Directions for this task:
Bring together every line in the data that includes "online".

....

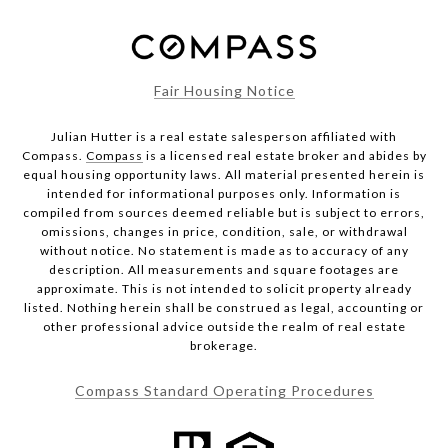
Fair Housing Notice
Julian Hutter is a real estate salesperson affiliated with
Compass.
Compass
is a licensed real estate broker and abides by
equal housing opportunity laws. All material presented herein is
intended for informational purposes only. Information is
compiled from sources deemed reliable but is subject to errors,
omissions, changes in price, condition, sale, or withdrawal
without notice. No statement is made as to accuracy of any
description. All measurements and square footages are
approximate. This is not intended to solicit property already
listed. Nothing herein shall be construed as legal, accounting or
other professional advice outside the realm of real estate
brokerage.
Compass Standard Operating Procedures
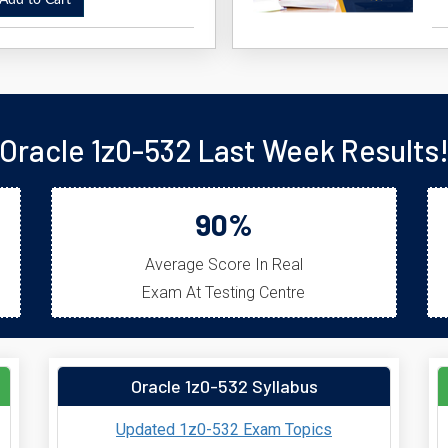
dd to Cart
Oracle 1z0-532 Last Week Results
90%
Average Score In Real
Exam At Testing Centre
Oracle 1z0-532 Syllabus
Updated 1z0-532 Exam Topics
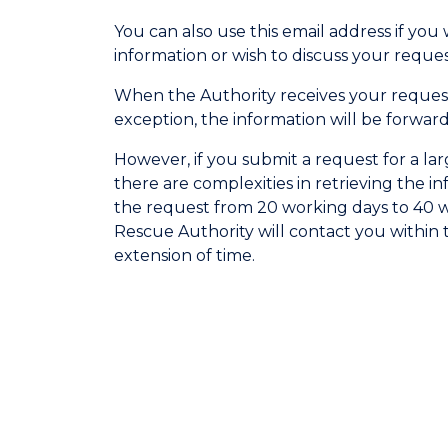
You can also use this email address if you
information or wish to discuss your reques
When the Authority receives your request
exception, the information will be forwar
However, if you submit a request for a lar
there are complexities in retrieving the i
the request from 20 working days to 40 wo
Rescue Authority will contact you within 
extension of time.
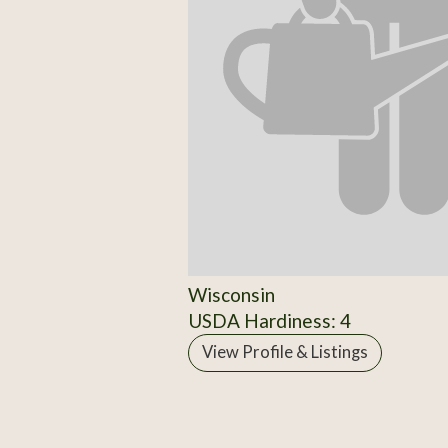
Wisconsin
USDA Hardiness: 4
View Profile & Listings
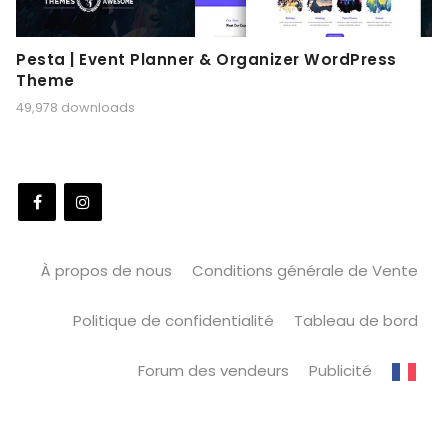
Pesta | Event Planner & Organizer WordPress
Theme
49,978 downloads
À propos de nous
Conditions générale de Vente
Politique de confidentialité
Tableau de bord
Forum des vendeurs
Publicité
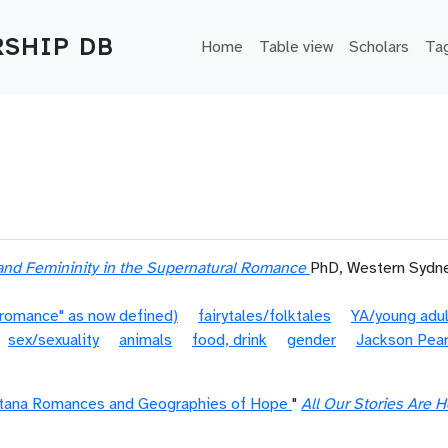
Main navigation
SHIP DB
Home
Table view
Scholars
Ta
and Femininity in the Supernatural Romance
PhD, Western Sydne
"romance" as now defined)
fairytales/folktales
YA/young adu
sex/sexuality
animals
food, drink
gender
Jackson Pea
tana Romances and Geographies of Hope
"
All Our Stories Are H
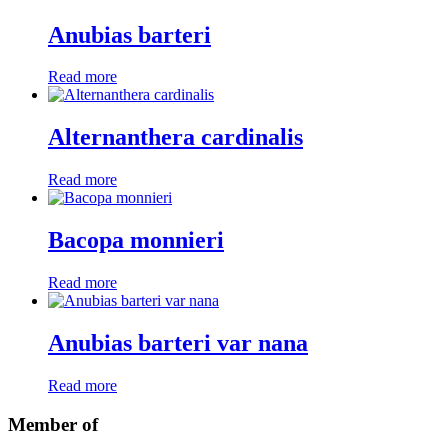
Anubias barteri
Read more
Alternanthera cardinalis
Read more
Bacopa monnieri
Read more
Anubias barteri var nana
Read more
Member of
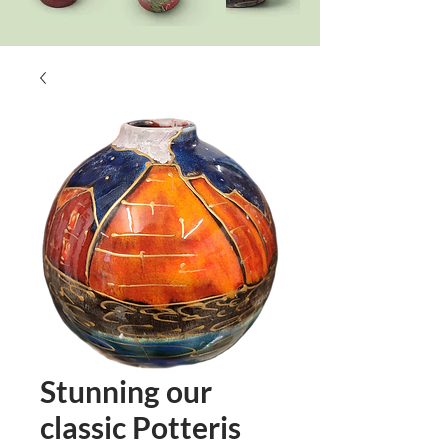
Stunning our
classic Potteris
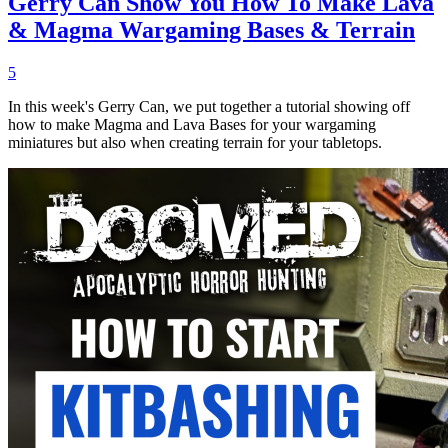
Gerry Can Show You How To Make Lava
& Magma Wargaming Bases & Terrain
5
In this week's Gerry Can, we put together a tutorial showing off
how to make Magma and Lava Bases for your wargaming
miniatures but also when creating terrain for your tabletops.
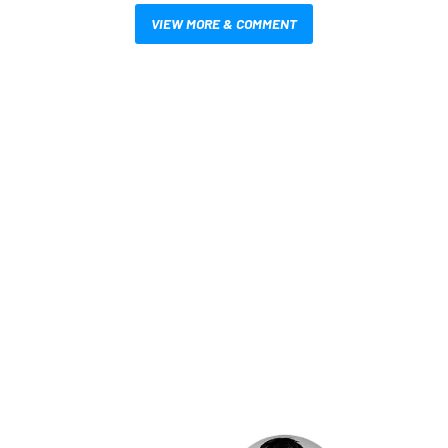
VIEW MORE & COMMENT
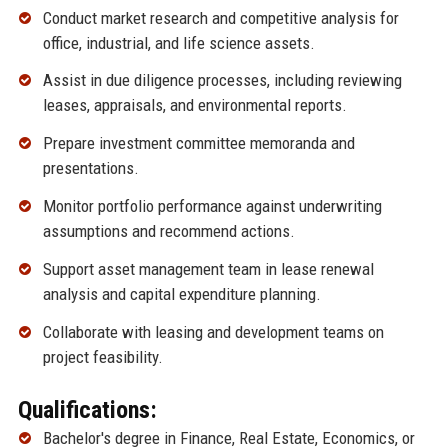
Conduct market research and competitive analysis for
office, industrial, and life science assets.
Assist in due diligence processes, including reviewing
leases, appraisals, and environmental reports.
Prepare investment committee memoranda and
presentations.
Monitor portfolio performance against underwriting
assumptions and recommend actions.
Support asset management team in lease renewal
analysis and capital expenditure planning.
Collaborate with leasing and development teams on
project feasibility.
Qualifications:
Bachelor's degree in Finance, Real Estate, Economics, or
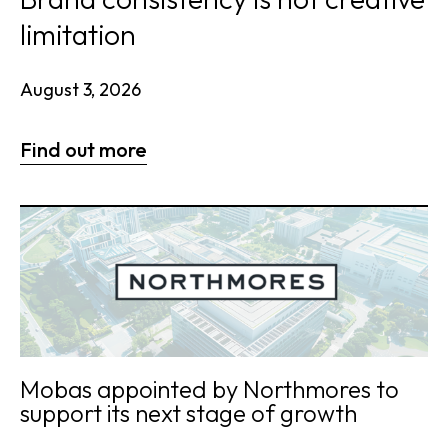
limitation
August 3, 2026
Find out more
Mobas appointed by Northmores to
support its next stage of growth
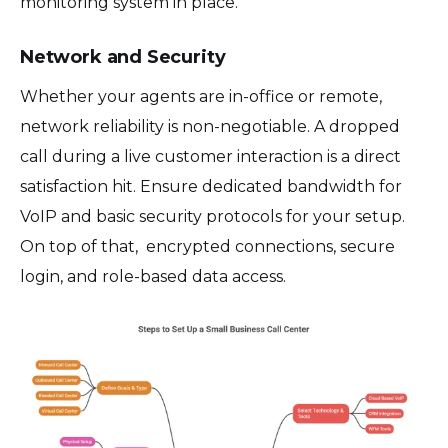
monitoring system in place.
Network and Security
Whether your agents are in-office or remote,
network reliability is non-negotiable. A dropped
call during a live customer interaction is a direct
satisfaction hit. Ensure dedicated bandwidth for
VoIP and basic security protocols for your setup.
On top of that, encrypted connections, secure
login, and role-based data access.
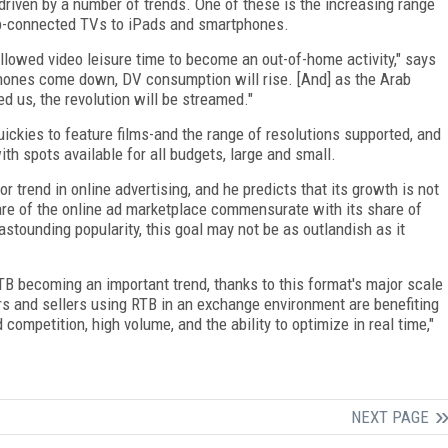
driven by a number of trends. One of these is the increasing range
eb-connected TVs to iPads and smartphones.
llowed video leisure time to become an out-of-home activity," says
phones come down, DV consumption will rise. [And] as the Arab
 us, the revolution will be streamed."
ickies to feature films-and the range of resolutions supported, and
th spots available for all budgets, large and small.
trend in online advertising, and he predicts that its growth is not
are of the online ad marketplace commensurate with its share of
ounding popularity, this goal may not be as outlandish as it
 becoming an important trend, thanks to this format's major scale
yers and sellers using RTB in an exchange environment are benefiting
competition, high volume, and the ability to optimize in real time,"
NEXT PAGE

....

Answer to this problem:
trend in online advertising, and he predicts that its growth is not
are of the online ad marketplace commensurate with its share of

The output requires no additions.